*Aim of the task:* Read through the entries below and copy each line where "name" turns up.

Excerpts from a dataset:
<<<<

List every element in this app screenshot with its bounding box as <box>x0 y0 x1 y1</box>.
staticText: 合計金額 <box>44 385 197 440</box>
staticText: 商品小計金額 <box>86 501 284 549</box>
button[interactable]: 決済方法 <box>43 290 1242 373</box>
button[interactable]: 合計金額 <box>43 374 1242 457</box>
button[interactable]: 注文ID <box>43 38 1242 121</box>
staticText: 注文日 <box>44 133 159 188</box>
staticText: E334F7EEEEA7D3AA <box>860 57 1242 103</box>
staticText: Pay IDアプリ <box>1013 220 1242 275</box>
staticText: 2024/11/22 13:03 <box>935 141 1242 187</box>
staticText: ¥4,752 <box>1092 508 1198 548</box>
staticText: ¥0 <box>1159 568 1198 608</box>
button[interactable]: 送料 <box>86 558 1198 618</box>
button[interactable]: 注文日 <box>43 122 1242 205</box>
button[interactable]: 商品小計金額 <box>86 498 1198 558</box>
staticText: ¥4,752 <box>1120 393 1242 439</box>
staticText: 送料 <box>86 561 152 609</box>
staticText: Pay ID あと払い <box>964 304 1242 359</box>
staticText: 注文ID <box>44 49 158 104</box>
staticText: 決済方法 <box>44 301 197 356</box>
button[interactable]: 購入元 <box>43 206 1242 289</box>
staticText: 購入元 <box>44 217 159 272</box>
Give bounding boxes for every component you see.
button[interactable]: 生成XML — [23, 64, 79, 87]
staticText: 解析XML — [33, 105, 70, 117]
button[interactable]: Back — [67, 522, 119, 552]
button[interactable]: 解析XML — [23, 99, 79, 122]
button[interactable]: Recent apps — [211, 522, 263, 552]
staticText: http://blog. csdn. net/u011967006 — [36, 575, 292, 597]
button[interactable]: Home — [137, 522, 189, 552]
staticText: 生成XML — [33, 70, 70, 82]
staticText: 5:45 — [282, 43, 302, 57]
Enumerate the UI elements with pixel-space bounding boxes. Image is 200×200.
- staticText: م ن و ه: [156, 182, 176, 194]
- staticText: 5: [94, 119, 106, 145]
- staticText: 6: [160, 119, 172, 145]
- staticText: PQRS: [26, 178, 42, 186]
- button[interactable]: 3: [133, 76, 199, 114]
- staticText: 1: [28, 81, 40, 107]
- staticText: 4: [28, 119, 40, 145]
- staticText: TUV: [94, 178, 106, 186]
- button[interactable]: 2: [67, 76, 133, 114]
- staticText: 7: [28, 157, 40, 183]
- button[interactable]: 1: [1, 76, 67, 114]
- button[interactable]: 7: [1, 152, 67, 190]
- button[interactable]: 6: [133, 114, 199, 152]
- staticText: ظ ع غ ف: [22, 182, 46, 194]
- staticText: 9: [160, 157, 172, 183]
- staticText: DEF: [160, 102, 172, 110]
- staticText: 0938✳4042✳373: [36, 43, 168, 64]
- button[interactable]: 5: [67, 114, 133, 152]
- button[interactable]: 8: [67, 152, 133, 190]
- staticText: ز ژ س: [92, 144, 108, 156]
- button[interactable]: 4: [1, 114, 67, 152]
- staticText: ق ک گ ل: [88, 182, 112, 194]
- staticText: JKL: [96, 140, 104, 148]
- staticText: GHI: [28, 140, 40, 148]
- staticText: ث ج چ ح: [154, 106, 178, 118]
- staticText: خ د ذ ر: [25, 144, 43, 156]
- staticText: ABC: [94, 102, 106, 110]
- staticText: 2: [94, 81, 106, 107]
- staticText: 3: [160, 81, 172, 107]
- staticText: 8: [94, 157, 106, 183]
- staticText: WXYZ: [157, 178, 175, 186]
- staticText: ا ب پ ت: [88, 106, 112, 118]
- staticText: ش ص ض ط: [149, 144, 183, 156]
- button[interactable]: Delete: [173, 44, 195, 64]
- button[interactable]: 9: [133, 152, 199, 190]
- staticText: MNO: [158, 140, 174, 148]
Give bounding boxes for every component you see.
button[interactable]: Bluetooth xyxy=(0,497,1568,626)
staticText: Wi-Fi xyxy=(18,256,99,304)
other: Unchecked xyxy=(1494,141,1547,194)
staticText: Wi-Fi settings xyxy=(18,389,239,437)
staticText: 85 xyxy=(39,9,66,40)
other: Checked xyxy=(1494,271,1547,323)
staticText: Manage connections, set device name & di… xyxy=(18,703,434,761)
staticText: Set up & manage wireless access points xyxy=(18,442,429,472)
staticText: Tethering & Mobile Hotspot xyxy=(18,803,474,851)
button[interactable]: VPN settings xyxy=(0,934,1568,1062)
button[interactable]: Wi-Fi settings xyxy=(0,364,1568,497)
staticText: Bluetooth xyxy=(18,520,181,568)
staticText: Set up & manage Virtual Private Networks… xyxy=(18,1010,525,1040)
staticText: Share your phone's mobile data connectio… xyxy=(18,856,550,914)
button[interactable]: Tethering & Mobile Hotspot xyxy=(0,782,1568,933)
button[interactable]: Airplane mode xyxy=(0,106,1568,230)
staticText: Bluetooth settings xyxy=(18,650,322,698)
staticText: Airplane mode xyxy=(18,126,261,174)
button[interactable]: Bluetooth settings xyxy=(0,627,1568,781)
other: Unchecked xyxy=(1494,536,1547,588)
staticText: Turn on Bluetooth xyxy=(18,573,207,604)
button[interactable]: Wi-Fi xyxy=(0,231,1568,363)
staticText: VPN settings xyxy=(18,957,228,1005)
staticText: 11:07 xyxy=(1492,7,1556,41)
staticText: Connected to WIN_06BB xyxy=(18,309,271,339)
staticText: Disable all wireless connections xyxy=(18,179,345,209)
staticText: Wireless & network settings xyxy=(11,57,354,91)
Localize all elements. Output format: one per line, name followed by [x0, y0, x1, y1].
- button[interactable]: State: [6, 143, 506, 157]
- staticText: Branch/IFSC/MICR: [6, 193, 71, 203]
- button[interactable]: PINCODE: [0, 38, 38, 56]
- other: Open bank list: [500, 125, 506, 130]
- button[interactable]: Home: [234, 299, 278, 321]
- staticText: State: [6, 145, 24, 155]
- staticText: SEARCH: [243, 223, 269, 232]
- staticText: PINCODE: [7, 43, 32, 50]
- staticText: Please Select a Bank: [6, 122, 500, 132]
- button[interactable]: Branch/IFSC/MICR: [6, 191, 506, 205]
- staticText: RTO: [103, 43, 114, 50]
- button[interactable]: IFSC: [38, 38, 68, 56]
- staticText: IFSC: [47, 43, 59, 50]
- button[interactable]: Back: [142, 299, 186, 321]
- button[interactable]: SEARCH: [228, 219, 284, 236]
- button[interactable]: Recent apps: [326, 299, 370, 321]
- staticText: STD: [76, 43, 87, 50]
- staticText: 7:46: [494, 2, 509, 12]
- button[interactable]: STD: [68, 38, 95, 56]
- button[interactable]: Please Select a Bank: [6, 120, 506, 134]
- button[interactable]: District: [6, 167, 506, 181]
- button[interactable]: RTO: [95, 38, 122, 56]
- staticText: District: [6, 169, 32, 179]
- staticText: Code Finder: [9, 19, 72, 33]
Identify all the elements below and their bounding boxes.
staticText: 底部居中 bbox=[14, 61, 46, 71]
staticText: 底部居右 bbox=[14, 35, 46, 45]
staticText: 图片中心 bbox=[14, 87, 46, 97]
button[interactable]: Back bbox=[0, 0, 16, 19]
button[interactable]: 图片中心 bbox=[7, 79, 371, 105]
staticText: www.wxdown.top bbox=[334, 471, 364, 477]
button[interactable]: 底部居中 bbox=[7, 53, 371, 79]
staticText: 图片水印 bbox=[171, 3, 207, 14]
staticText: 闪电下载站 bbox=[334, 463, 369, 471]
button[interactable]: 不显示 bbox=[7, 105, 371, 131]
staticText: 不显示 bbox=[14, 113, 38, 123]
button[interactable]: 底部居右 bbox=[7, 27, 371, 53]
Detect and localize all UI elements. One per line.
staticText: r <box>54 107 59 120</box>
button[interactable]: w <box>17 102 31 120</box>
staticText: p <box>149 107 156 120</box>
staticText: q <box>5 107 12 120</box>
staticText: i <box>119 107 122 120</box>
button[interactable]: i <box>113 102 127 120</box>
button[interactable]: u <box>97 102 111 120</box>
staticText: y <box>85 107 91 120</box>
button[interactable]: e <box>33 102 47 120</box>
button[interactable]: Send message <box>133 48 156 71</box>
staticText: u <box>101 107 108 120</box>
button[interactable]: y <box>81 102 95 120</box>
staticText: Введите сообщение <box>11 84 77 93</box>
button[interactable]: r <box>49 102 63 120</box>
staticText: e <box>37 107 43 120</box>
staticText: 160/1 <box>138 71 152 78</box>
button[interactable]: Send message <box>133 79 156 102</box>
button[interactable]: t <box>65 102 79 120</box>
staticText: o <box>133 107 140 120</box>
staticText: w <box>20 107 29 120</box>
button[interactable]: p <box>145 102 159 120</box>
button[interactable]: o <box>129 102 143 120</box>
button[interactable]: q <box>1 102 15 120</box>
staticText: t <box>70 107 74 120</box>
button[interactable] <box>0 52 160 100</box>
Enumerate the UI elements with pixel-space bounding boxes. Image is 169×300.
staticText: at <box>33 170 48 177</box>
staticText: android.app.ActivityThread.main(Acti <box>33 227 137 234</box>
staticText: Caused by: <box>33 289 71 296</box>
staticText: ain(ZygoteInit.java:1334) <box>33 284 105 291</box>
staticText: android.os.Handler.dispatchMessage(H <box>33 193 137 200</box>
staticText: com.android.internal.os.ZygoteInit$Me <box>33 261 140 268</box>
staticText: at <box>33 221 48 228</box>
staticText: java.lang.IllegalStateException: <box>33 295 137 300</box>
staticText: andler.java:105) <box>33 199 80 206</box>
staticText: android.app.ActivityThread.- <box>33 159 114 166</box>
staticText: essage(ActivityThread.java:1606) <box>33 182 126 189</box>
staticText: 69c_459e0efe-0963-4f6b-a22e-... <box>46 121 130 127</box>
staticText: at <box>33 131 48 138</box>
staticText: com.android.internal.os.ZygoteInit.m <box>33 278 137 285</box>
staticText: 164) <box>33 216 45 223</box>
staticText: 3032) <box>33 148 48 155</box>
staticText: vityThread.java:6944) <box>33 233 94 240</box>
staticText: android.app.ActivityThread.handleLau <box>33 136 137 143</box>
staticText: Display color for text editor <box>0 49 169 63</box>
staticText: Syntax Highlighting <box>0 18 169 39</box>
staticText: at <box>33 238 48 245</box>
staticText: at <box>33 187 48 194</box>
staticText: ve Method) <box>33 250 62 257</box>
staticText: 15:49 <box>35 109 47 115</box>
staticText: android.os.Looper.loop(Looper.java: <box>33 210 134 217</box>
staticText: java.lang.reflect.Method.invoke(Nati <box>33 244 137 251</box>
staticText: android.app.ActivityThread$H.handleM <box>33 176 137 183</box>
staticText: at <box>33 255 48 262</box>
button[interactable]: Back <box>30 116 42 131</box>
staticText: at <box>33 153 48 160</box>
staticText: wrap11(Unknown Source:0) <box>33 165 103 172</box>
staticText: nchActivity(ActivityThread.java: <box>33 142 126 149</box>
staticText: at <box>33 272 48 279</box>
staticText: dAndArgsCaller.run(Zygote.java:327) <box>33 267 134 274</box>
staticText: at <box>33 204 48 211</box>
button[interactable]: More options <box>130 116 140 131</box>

>>>>

*Finished exercise:*
staticText: Manage connections, set device name & di… xyxy=(18,703,434,761)
Localize all elements. Output format: one per line, name followed by [x0, y0, x1, y1].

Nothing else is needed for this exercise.